I received the following series of questions from one of my former students recently, and thought that someone else may have the same situation or questions. I've added numbers to the questions originally posed so that my replies will align to the questions posed.
1) We have this existing Data Vault EDW and information mart based on SAP data. As you may know SAP has really wide tables (or entities) and lot of columns in them. At the moment certain sets of column have been selected out of these source entities. Columns have been renamed using more human readable form in the EDW. The naming might be one reason why the extra columns have been left out of the EDW because it takes so much effort to take everything from the source (especially when using custom accelerator). Small tables (<100k rows) are loaded every day as full load and compared to the existing EDW. For the bigger tables there are deltas based on created / modified date fields (hard deletes come from SAP audit tables)
In this certain case, what might be the best practice to add new columns into those existing source entities? This is not really a new source in that case. I suppose you would always create a new satellite. The source is the same entity but we're just adding new column(s) to it. If we end up modifying the existing satellite, we would have to drop the constraints from these new fields because the preceding load date rows won’t have any values for the new column(s). Tables where a full load is executed, the hashdiff values will change for every row resulting in a full reload of all of the active rows again in the EDW. Also, when timeline gaps are created, whether by creating new satellites or altering the existing satellites, it becomes nearly impossible to align the data in the Information Mart. You have to know the specific date when the data for the new columns was loaded.

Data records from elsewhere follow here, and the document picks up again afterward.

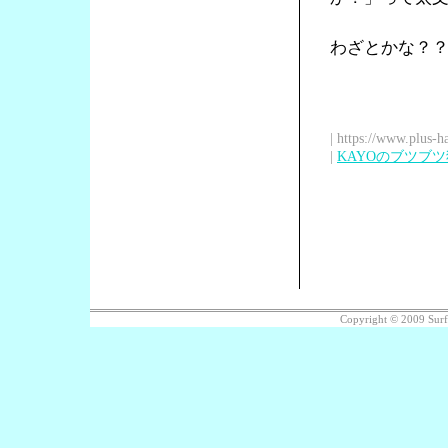
わざとかな？
| https://www.plus-h
|
KAYOのブツブ
Copyright © 2009 Sur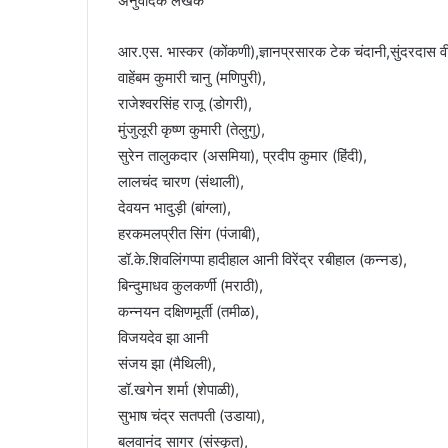
अनुवादक लेखक
आर.एस. भास्कर (कोंकणी),ज्ञानप्रसारक टेक चंदानी,सुंदरदास वी 
वाहेंबम कुमारी चानु (मणिपुरी),
राजेश्वरसिंह राजू (डोगरी),
मुंजुलूरी कृष्ण कुमारी (तेलुगु),
सुरेन तालुकदार (असमिया), प्रदीप कुमार (हिंदी),
लालचंद चारण (संथाली),
देवयन भादुड़ी (बांग्ला),
हरकमलप्रीत सिंग (पंजाबी),
डॉ.के.शिवलिंगप्पा हादीहाल आनी विरेंद्र रबीहाल (कन्नड),
बिन्दुमाधव कुलकर्णी (मराठी),
कन्नयन दक्षिणमूर्ती (तमीळ),
विजयदेव झा आनी
संजय झा (मैथिली),
डॉ.खगेन शर्मा (शेपाळी),
सुभाष चंद्र सतपती (उडाया),
बलवानंद सागर (संस्कृत),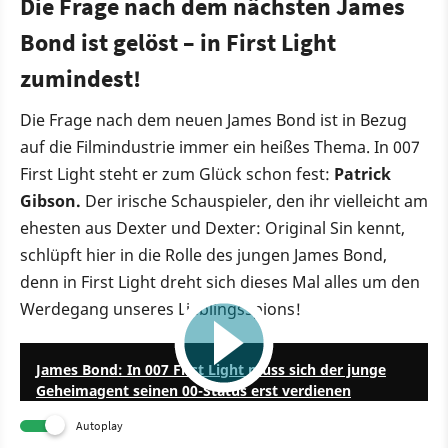
Die Frage nach dem nächsten James
Bond ist gelöst – in First Light
zumindest!
Die Frage nach dem neuen James Bond ist in Bezug
auf die Filmindustrie immer ein heißes Thema. In 007
First Light steht er zum Glück schon fest:
Patrick
Gibson.
Der irische Schauspieler, den ihr vielleicht am
ehesten aus Dexter und Dexter: Original Sin kennt,
schlüpft hier in die Rolle des jungen James Bond,
denn in First Light dreht sich dieses Mal alles um den
Werdegang unseres Lieblingsspions!
1:37
James Bond: In 007 First Light muss sich der junge
Geheimagent seinen 00-Status erst verdienen
Autoplay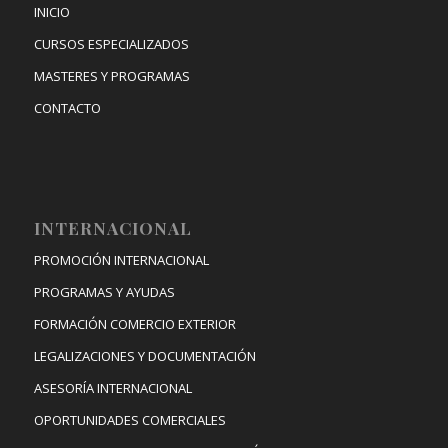
INICIO
CURSOS ESPECIALIZADOS
MASTERES Y PROGRAMAS
CONTACTO
INTERNACIONAL
PROMOCIÓN INTERNACIONAL
PROGRAMAS Y AYUDAS
FORMACIÓN COMERCIO EXTERIOR
LEGALIZACIONES Y DOCUMENTACIÓN
ASESORÍA INTERNACIONAL
OPORTUNIDADES COMERCIALES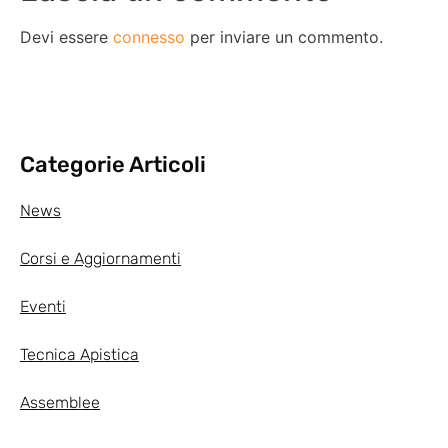
Devi essere
connesso
per inviare un commento.
Categorie Articoli
News
Corsi e Aggiornamenti
Eventi
Tecnica Apistica
Assemblee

2) Another best practice question is about the naming. I have always considered the EDW as black box and therefore the naming convention doe not require that these columns be human readable. Technically, only developers/IT operate in the Raw Data Vault. The naming is, in my mind, something that could be done later in views, Business Data Vault, or in the Information Mart itself. Am I wrong?
3) What is the best practice for those hard deletes? It would easily generate unwanted updates in tables if you use some kind of end date. Is it better just duplicate the last row and mark it as ‘deleted’=1 and give it new load date. When you are generating those load end dates using a lead function, you could check for the deleted value and use the load date as load end date, or is there another approach?